(Stored data entries)
──────

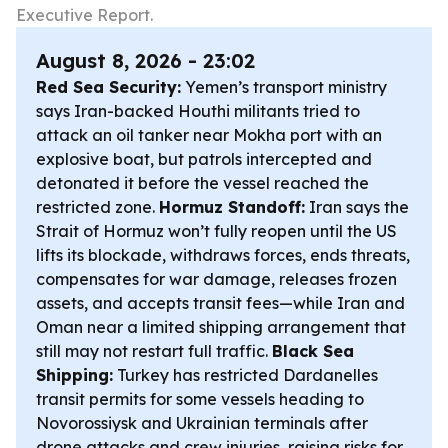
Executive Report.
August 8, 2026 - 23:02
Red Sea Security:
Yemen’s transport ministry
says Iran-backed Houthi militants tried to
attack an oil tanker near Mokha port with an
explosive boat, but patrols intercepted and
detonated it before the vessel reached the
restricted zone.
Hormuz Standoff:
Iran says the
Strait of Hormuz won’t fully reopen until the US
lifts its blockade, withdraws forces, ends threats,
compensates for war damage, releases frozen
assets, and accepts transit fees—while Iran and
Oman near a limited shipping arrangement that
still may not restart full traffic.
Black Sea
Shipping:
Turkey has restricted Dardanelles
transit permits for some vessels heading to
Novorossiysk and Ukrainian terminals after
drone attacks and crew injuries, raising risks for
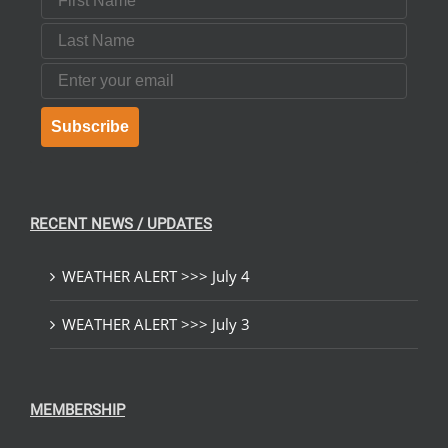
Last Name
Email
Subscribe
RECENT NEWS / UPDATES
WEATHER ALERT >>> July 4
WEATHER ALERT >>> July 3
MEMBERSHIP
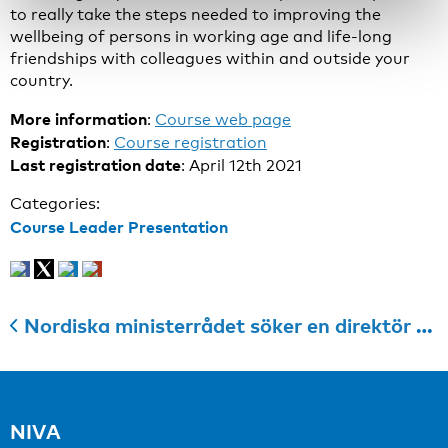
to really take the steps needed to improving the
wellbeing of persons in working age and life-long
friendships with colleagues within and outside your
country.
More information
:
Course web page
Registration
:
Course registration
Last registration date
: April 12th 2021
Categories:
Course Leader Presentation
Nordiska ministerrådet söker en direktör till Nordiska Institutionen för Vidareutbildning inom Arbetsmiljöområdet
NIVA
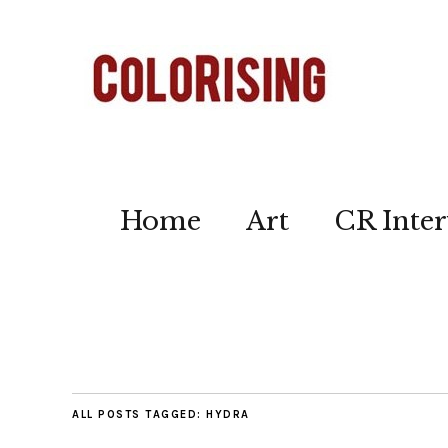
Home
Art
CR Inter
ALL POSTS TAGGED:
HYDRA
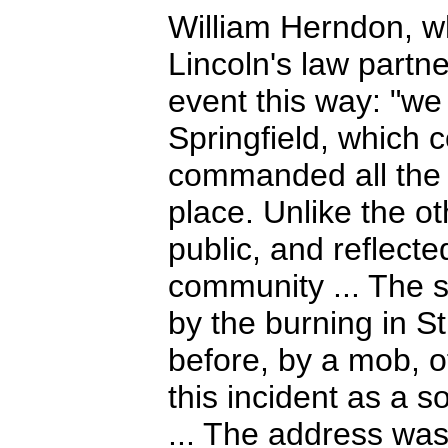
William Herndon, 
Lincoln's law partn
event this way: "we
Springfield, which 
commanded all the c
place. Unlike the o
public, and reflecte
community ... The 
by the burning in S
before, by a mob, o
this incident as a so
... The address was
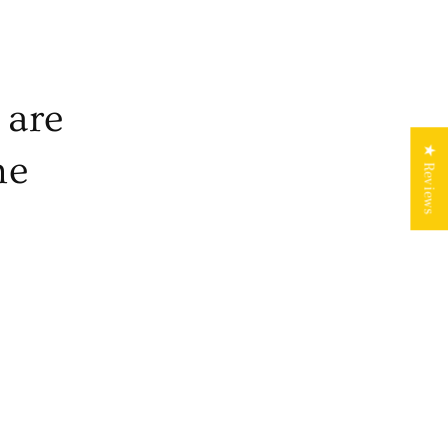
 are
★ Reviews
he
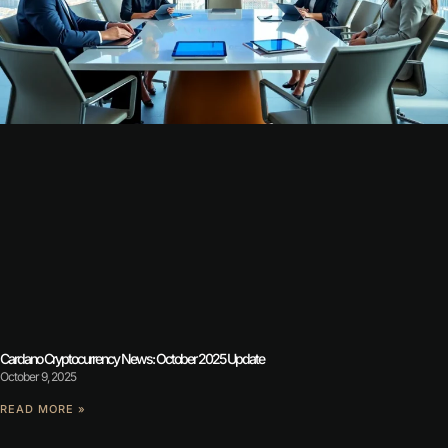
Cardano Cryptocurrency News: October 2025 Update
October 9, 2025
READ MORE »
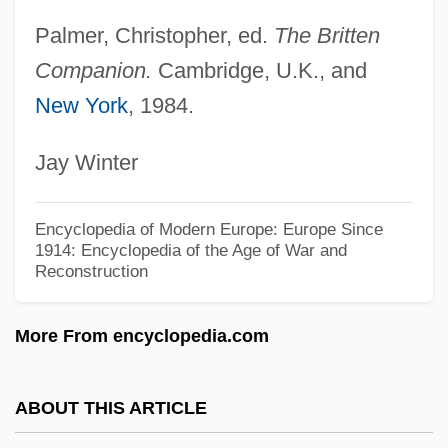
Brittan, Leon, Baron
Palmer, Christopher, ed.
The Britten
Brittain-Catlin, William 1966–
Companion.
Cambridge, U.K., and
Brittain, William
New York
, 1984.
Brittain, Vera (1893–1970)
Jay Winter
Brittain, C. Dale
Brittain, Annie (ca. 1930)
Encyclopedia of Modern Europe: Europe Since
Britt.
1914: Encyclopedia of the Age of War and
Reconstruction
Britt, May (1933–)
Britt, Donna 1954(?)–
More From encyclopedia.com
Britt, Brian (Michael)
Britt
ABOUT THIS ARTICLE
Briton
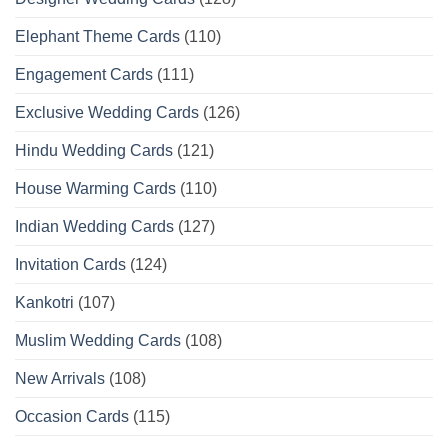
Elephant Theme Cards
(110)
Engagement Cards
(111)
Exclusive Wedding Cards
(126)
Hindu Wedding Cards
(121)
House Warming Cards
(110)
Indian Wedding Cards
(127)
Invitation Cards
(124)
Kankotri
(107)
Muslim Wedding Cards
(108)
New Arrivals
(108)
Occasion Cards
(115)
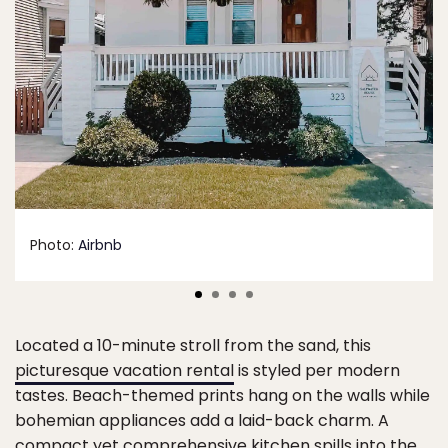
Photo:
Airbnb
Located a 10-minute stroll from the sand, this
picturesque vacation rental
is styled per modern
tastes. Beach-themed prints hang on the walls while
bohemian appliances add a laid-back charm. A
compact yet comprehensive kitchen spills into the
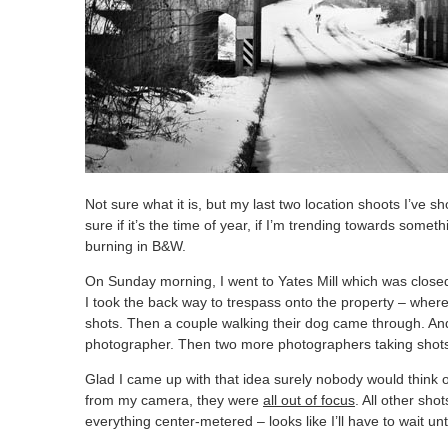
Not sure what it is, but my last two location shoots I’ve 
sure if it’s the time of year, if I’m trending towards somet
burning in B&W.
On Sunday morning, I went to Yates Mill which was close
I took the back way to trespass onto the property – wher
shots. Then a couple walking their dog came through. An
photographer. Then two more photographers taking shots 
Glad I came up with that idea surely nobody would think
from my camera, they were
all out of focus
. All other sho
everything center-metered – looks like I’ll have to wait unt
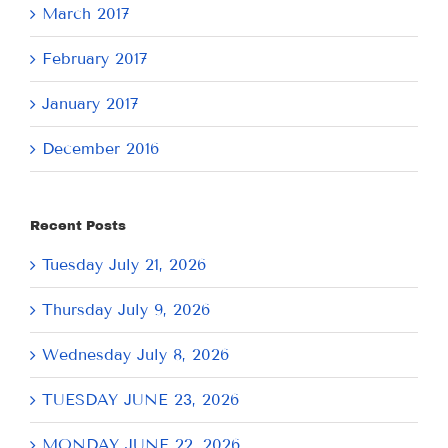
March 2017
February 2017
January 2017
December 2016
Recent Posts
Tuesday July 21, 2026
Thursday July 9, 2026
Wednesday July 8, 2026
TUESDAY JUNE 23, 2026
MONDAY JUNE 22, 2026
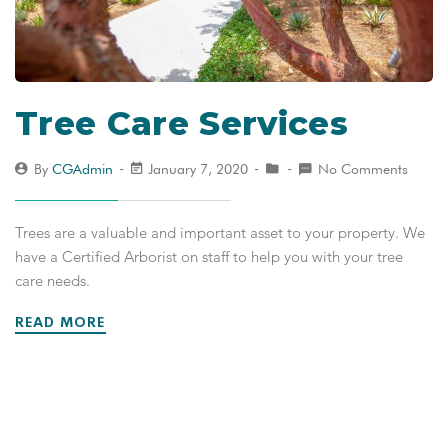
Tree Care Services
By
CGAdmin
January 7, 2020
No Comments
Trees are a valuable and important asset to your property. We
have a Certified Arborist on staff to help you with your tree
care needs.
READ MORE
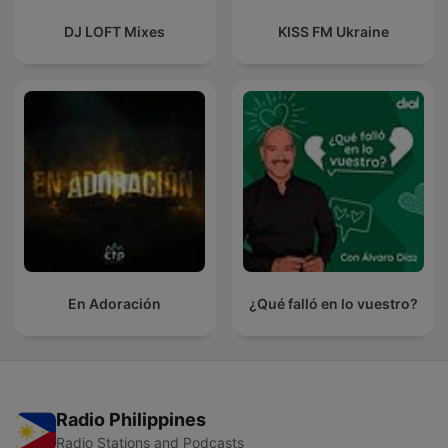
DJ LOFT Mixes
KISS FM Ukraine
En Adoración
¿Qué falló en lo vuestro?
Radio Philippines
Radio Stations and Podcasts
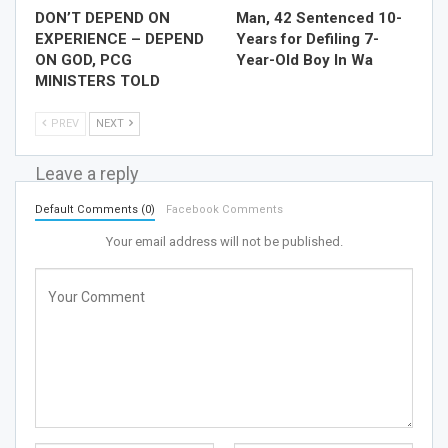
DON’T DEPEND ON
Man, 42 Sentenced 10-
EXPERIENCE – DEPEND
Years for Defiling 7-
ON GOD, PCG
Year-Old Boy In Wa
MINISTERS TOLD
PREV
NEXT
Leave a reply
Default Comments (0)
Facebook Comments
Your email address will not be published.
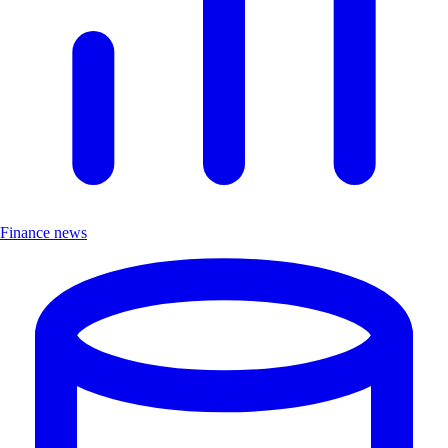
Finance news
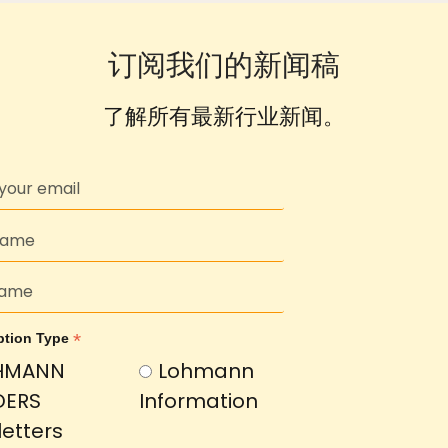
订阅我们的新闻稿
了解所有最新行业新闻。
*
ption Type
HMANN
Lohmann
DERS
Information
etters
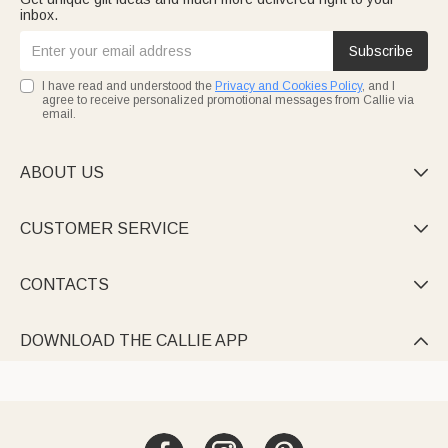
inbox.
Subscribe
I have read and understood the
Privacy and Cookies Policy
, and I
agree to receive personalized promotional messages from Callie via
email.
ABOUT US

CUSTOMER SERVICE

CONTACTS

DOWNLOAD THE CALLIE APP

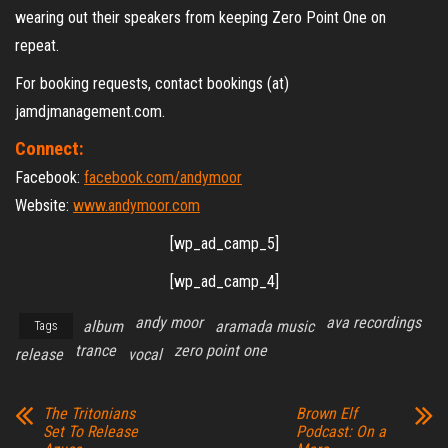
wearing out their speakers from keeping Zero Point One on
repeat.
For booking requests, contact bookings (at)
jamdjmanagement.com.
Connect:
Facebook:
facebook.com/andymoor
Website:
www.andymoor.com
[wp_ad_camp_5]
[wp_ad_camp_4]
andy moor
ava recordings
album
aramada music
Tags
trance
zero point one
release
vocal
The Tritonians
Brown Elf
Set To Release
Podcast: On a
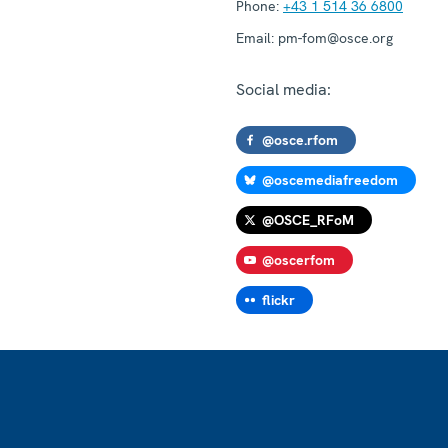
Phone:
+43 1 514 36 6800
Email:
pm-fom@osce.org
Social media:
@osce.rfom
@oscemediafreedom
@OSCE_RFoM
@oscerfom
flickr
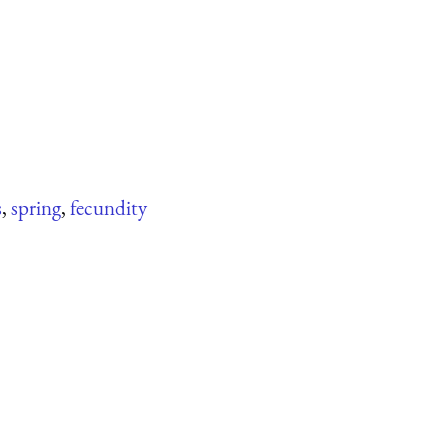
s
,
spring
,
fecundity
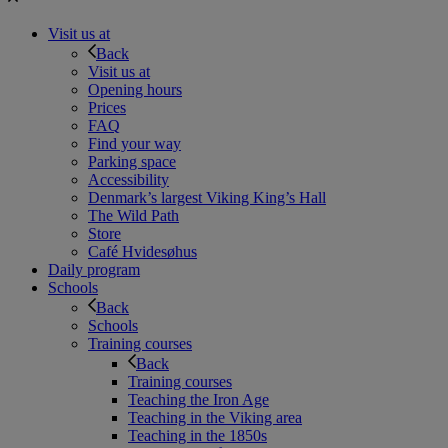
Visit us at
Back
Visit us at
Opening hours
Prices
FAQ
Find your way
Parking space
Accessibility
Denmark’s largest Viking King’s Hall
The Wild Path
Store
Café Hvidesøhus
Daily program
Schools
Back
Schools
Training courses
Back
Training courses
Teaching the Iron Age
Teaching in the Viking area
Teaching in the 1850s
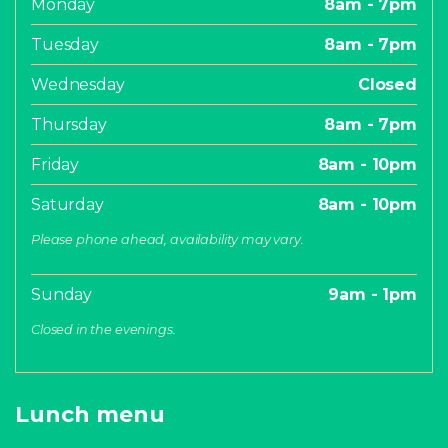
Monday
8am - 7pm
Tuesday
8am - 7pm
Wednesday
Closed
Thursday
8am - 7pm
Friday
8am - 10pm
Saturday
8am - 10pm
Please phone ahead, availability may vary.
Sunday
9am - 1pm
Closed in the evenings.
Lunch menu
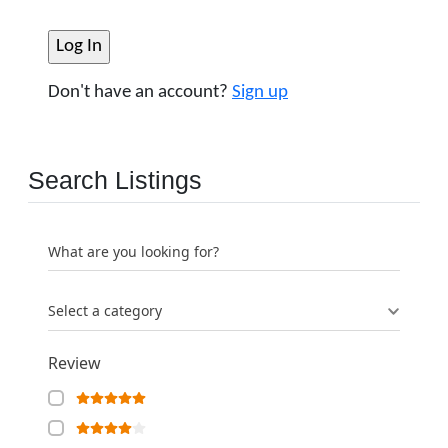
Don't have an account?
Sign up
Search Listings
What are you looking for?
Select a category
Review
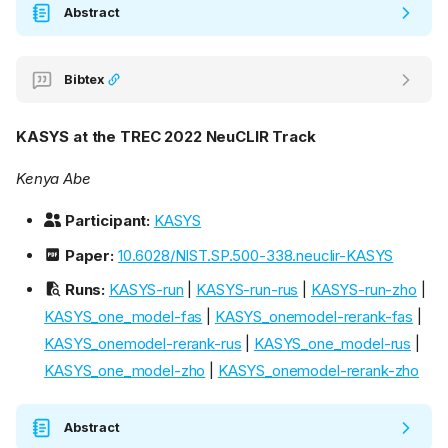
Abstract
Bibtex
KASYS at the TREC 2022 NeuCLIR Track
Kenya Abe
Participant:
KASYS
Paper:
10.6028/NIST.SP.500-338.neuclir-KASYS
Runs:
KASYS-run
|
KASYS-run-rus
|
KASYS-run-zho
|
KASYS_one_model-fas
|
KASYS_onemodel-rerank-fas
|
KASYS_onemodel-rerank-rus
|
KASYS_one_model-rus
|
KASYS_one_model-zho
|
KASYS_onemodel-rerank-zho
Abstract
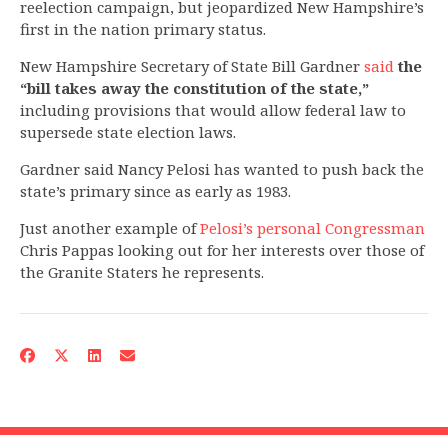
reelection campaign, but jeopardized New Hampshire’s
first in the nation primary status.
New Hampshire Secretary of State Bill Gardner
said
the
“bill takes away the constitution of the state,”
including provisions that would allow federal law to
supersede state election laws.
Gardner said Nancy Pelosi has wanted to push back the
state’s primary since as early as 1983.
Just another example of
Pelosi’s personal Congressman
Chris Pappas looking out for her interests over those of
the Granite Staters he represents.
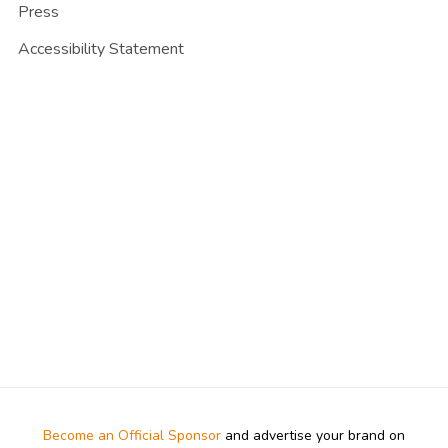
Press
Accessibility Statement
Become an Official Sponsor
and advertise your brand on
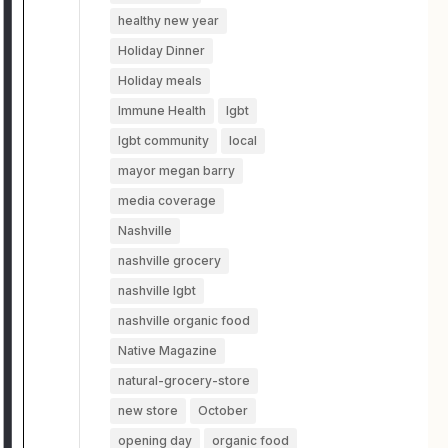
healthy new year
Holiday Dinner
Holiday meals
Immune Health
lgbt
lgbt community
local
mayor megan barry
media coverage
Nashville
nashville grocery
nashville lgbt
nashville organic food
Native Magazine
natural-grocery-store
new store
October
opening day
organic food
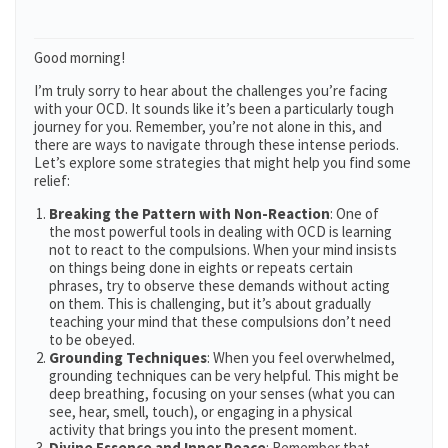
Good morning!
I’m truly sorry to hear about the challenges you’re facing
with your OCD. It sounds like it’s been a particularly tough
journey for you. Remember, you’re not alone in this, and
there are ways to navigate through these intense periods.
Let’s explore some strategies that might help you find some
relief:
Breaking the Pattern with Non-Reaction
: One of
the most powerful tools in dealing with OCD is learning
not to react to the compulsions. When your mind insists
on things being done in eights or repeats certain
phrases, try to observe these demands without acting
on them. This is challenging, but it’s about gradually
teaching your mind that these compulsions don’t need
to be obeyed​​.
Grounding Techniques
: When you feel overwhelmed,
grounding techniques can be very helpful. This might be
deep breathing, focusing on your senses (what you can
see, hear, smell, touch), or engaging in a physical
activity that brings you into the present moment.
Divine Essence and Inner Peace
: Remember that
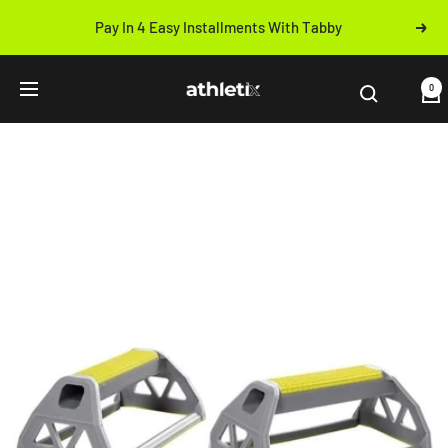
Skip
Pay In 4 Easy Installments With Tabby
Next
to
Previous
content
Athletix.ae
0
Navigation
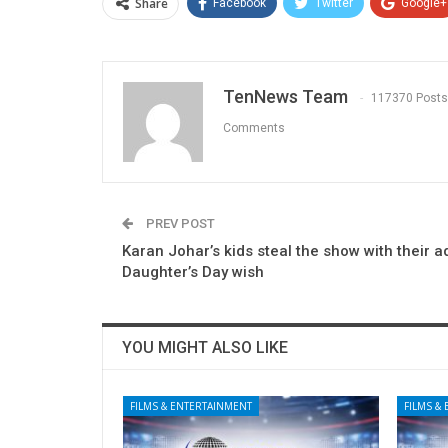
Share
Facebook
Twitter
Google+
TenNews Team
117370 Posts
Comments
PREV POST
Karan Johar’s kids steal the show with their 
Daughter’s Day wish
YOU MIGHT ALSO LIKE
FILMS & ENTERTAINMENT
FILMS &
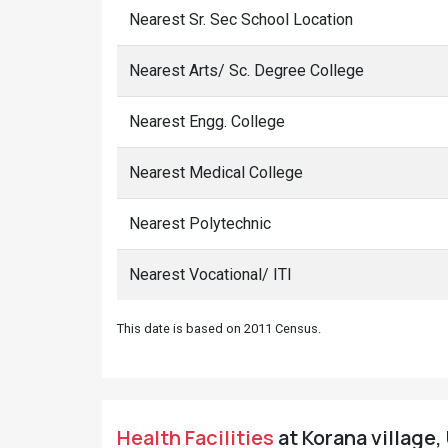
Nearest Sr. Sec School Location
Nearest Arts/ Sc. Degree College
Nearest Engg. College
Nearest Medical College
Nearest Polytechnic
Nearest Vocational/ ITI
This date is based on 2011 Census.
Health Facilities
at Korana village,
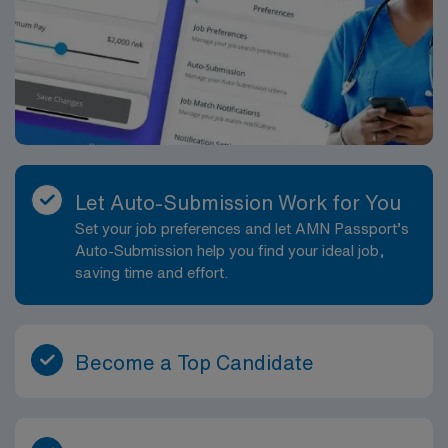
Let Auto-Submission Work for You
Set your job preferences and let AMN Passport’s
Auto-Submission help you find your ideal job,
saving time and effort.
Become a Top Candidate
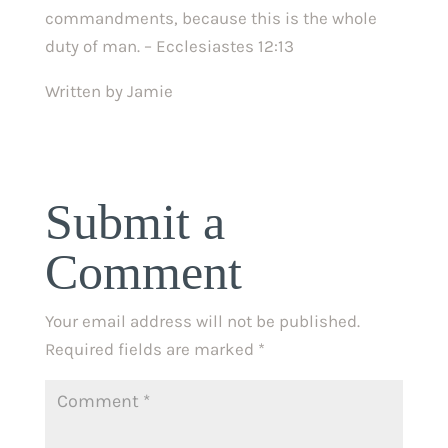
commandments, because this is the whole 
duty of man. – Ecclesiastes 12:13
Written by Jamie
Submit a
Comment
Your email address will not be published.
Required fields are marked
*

──────

◆ Problem
Above are some records; copy each line there that contains "Nearest".

◆ Solution to this exercise
Nearest Sr. Sec School Location
Nearest Arts/ Sc. Degree College
Nearest Engg. College
Nearest Medical College
Nearest Polytechnic
Nearest Vocational/ ITI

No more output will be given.